The way the show treats the clients is interesting. They’re very often hunks, and at least in those early episodes, very sympathetic. One guy had a bad relationship that burned him and just needs love and affection, another guy has been having trouble with his wife that the protagonist helps to mend, and so on. I would assume that there’s one of these a week, but I’m not going to watch more of this show to check.
It’s treated as a revelation that the main character is talking to these men and playing therapist, as though that’s not a large amount of what sex workers end up doing. Everything that I’ve read about sex work says that it’s only partly about sex, and a lot of men who hire sex workers are looking for social and emotional connection, if not a therapist. In fact, The Client List is at least partly based on a real case, in classic Lifetime fashion; a massage parlor in Texas was raided and sixtysome people were arrested for prostitution. If you go looking for those news articles, you’ll see a lot of testimonials that there were men who mostly wanted love and affection, physical affirmation, things like that.

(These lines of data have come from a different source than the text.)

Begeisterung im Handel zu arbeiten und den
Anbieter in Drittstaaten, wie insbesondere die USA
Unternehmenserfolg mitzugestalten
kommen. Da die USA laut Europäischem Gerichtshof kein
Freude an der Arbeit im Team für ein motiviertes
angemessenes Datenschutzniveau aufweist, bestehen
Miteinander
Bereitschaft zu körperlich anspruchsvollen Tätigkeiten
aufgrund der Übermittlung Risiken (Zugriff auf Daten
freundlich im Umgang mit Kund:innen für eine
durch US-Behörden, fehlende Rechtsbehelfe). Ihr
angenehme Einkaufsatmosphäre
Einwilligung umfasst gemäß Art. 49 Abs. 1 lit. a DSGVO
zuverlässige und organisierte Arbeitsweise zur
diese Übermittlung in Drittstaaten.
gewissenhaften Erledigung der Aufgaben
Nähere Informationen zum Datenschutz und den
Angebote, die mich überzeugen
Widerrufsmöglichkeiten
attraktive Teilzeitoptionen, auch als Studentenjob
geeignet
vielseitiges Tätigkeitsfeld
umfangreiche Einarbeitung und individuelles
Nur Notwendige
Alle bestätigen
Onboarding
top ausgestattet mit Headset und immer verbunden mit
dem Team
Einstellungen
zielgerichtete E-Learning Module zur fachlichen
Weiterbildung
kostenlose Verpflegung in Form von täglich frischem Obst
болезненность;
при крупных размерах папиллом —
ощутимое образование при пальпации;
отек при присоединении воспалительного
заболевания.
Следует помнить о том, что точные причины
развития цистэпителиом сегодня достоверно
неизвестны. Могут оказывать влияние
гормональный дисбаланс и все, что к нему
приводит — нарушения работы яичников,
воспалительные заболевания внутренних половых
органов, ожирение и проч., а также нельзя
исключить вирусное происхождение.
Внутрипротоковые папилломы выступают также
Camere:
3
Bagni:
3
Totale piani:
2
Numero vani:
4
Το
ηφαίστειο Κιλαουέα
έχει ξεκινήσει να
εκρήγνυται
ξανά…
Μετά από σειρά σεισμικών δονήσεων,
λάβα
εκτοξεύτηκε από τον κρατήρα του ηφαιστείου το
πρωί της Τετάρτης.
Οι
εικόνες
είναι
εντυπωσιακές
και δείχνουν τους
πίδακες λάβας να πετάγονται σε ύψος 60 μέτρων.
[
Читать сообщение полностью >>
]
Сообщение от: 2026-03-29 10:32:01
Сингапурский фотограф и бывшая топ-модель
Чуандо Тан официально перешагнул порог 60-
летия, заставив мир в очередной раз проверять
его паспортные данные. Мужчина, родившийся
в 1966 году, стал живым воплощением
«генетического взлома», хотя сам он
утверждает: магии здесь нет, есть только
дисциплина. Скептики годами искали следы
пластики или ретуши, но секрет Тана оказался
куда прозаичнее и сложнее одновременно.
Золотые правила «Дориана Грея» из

This is a little bit of a tangent, but one of the big social differences between men and women is that women get a ton of compliments, many of them “compliments” and very unwanted, while men hardly ever have anyone remark on their appearance in any way, and get starved for it. Men will remember a compliment from ten years ago because it’s so rare and so wonderful to get one. I think paying someone to pay you a compliment is kind of sad, but I get it. Sometimes, sex workers end up being like therapists for their clients, except they aren’t trained in therapy and can do things that therapists can’t do, like tell you that you’re sexy.
(I also think that ‘these are just lonely men who need affection and affirmation’ is a much more palatable story for most people, the kind of story you would want to tell a judge or jury in the hopes of getting a lighter sentence, or otherwise justifying something that people are deeming immoral. I have my own complicated and nuanced feelings on sex work, but think it’s a little bit untrue to just set all the ‘base pleasure-seeking’ aspects to the side.)
It really does seem like The Client List is doing everything in its power to make the protagonist and her work sympathetic to the viewer, like they were afraid that people would change the channel. It probably goes without saying given how long this review is, but this just doesn’t work for me, because it makes it all feel very hollow. I’m way outside the target audience, which I think is Southern housewives.
Bad Media
If I do end up watching more of it, I’ll update this review, but hopefully this exorcises the demons from my mind. I was going to watch the movie version, which is apparently very different in tone, but it’s a niche Lifetime movie and is like $12 to rent on streaming services, and I just don’t care that much.
From reading the Wikipedia summaries of the remaining episodes, it does seem that they bring in the police as a plot element, which … I really wonder how they handle given how toothless and noncommittal everything in the first three episodes is. But no, there’s only so much I can watch things that I’m watching for the sake of learning something about mass media and how it’s made.